* Required work *
Lines below containing the word "branch" should be copied out.
##########
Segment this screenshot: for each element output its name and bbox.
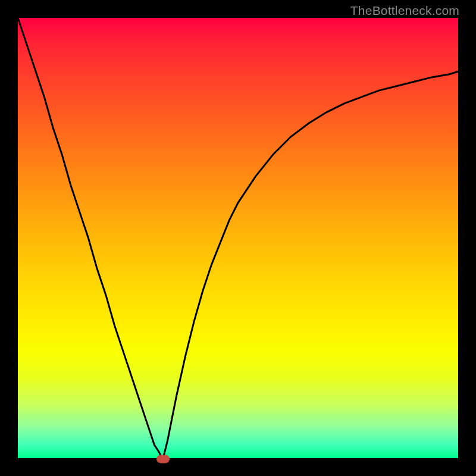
watermark-text: TheBottleneck.com <box>350 4 459 18</box>
chart-frame: TheBottleneck.com <box>0 0 476 476</box>
minimum-marker <box>156 455 170 463</box>
curve-left-branch <box>18 18 163 458</box>
plot-area <box>18 18 458 458</box>
curve-right-branch <box>163 71 458 458</box>
bottleneck-curve <box>18 18 458 458</box>
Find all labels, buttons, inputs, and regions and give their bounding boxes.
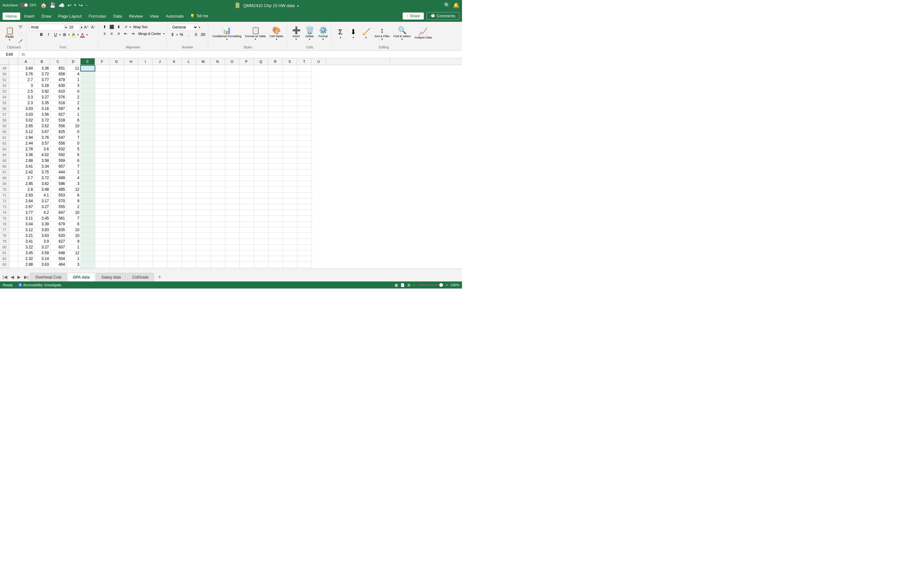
cell-e[interactable] xyxy=(81,250,95,256)
cell-e[interactable] xyxy=(81,221,95,227)
empty-cell[interactable] xyxy=(9,94,18,100)
decrease-decimal-button[interactable]: .00 xyxy=(200,31,206,38)
align-left-button[interactable]: ≡ xyxy=(102,31,108,37)
cell-e[interactable] xyxy=(81,100,95,106)
cell-l[interactable] xyxy=(182,187,196,192)
row-number[interactable]: 49 xyxy=(0,65,9,71)
cell-j[interactable] xyxy=(153,146,167,152)
cell-d[interactable]: 3 xyxy=(66,181,81,187)
cell-g[interactable] xyxy=(110,106,124,111)
cell-i[interactable] xyxy=(138,117,153,123)
row-number[interactable]: 83 xyxy=(0,261,9,268)
cell-d[interactable]: 1 xyxy=(66,256,81,261)
cell-i[interactable] xyxy=(138,233,153,239)
cell-k[interactable] xyxy=(167,244,182,250)
cell-m[interactable] xyxy=(196,261,210,268)
cell-s[interactable] xyxy=(283,106,297,111)
cell-i[interactable] xyxy=(138,77,153,83)
cell-e[interactable] xyxy=(81,123,95,129)
cell-a[interactable]: 2.93 xyxy=(18,192,34,198)
cell-c[interactable]: 576 xyxy=(50,94,66,100)
cell-f[interactable] xyxy=(95,71,110,77)
cell-s[interactable] xyxy=(283,129,297,135)
cell-c[interactable]: 479 xyxy=(50,77,66,83)
cell-m[interactable] xyxy=(196,94,210,100)
cell-a[interactable]: 2.65 xyxy=(18,123,34,129)
cell-b[interactable]: 3.6 xyxy=(34,146,50,152)
cell-g[interactable] xyxy=(110,250,124,256)
cell-r[interactable] xyxy=(268,71,283,77)
cell-c[interactable]: 504 xyxy=(50,256,66,261)
cell-a[interactable]: 3.45 xyxy=(18,250,34,256)
cell-i[interactable] xyxy=(138,250,153,256)
cell-c[interactable]: 610 xyxy=(50,89,66,94)
row-number[interactable]: 56 xyxy=(0,106,9,111)
empty-cell[interactable] xyxy=(9,77,18,83)
cell-q[interactable] xyxy=(254,111,268,117)
cell-i[interactable] xyxy=(138,221,153,227)
cell-g[interactable] xyxy=(110,140,124,146)
cell-i[interactable] xyxy=(138,192,153,198)
cell-n[interactable] xyxy=(210,187,225,192)
cell-t[interactable] xyxy=(297,227,312,233)
cell-i[interactable] xyxy=(138,261,153,268)
cell-t[interactable] xyxy=(297,250,312,256)
row-number[interactable]: 81 xyxy=(0,250,9,256)
cell-b[interactable]: 3.27 xyxy=(34,244,50,250)
home-icon[interactable]: 🏠 xyxy=(40,2,47,8)
cell-m[interactable] xyxy=(196,181,210,187)
cell-i[interactable] xyxy=(138,210,153,215)
cell-h[interactable] xyxy=(124,175,138,181)
cell-q[interactable] xyxy=(254,198,268,204)
cell-m[interactable] xyxy=(196,221,210,227)
cell-c[interactable]: 635 xyxy=(50,227,66,233)
cell-q[interactable] xyxy=(254,268,268,269)
cell-m[interactable] xyxy=(196,198,210,204)
cell-e[interactable] xyxy=(81,169,95,175)
cell-h[interactable] xyxy=(124,111,138,117)
cell-p[interactable] xyxy=(239,135,254,140)
cell-k[interactable] xyxy=(167,117,182,123)
format-as-table-button[interactable]: 📋 Format as Table ▾ xyxy=(244,24,267,43)
cell-f[interactable] xyxy=(95,233,110,239)
cell-r[interactable] xyxy=(268,192,283,198)
cell-p[interactable] xyxy=(239,181,254,187)
cell-c[interactable]: 556 xyxy=(50,123,66,129)
cell-f[interactable] xyxy=(95,152,110,158)
cell-b[interactable]: 3.14 xyxy=(34,256,50,261)
cell-q[interactable] xyxy=(254,227,268,233)
cell-p[interactable] xyxy=(239,106,254,111)
cell-s[interactable] xyxy=(283,89,297,94)
cell-q[interactable] xyxy=(254,233,268,239)
cell-q[interactable] xyxy=(254,117,268,123)
cell-h[interactable] xyxy=(124,233,138,239)
cell-p[interactable] xyxy=(239,227,254,233)
cell-o[interactable] xyxy=(225,244,239,250)
cell-r[interactable] xyxy=(268,100,283,106)
copy-button[interactable]: 📄 xyxy=(17,31,24,37)
number-format-select[interactable]: General xyxy=(170,24,198,31)
col-header-t[interactable]: T xyxy=(297,58,312,65)
cell-p[interactable] xyxy=(239,261,254,268)
cell-p[interactable] xyxy=(239,192,254,198)
cell-r[interactable] xyxy=(268,146,283,152)
cell-m[interactable] xyxy=(196,210,210,215)
row-number[interactable]: 51 xyxy=(0,77,9,83)
more-btn[interactable]: ··· xyxy=(86,3,89,7)
cell-r[interactable] xyxy=(268,175,283,181)
cell-t[interactable] xyxy=(297,89,312,94)
cell-s[interactable] xyxy=(283,227,297,233)
cell-e[interactable] xyxy=(81,244,95,250)
cell-s[interactable] xyxy=(283,117,297,123)
cell-b[interactable]: 4.2 xyxy=(34,210,50,215)
cell-a[interactable]: 3.21 xyxy=(18,233,34,239)
cell-o[interactable] xyxy=(225,140,239,146)
cell-r[interactable] xyxy=(268,163,283,169)
cell-q[interactable] xyxy=(254,135,268,140)
cell-j[interactable] xyxy=(153,111,167,117)
empty-cell[interactable] xyxy=(9,163,18,169)
cell-p[interactable] xyxy=(239,215,254,221)
cell-r[interactable] xyxy=(268,65,283,71)
cell-r[interactable] xyxy=(268,106,283,111)
cell-s[interactable] xyxy=(283,261,297,268)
##########
* Answer space *
curve-left-branch <box>18 18 163 458</box>
curve-right-branch <box>163 71 458 458</box>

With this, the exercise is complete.